ASSIGNMENT:
Would you please transcribe the data in full and exactly, excluding images?

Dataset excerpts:
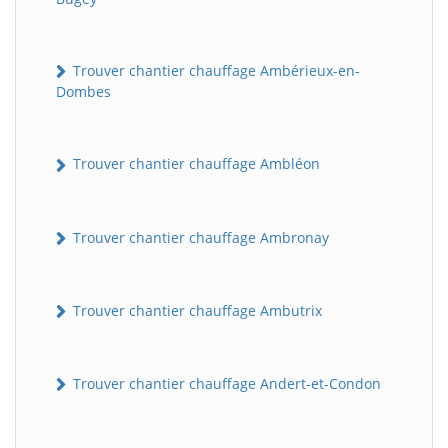
Trouver chantier chauffage Ambérieux-en-
Dombes
Trouver chantier chauffage Ambléon
Trouver chantier chauffage Ambronay
Trouver chantier chauffage Ambutrix
Trouver chantier chauffage Andert-et-Condon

RESPONSE BOX:
Trouver chantier chauffage Ambérieux-en-
Dombes
Trouver chantier chauffage Ambléon
Trouver chantier chauffage Ambronay
Trouver chantier chauffage Ambutrix
Trouver chantier chauffage Andert-et-Condon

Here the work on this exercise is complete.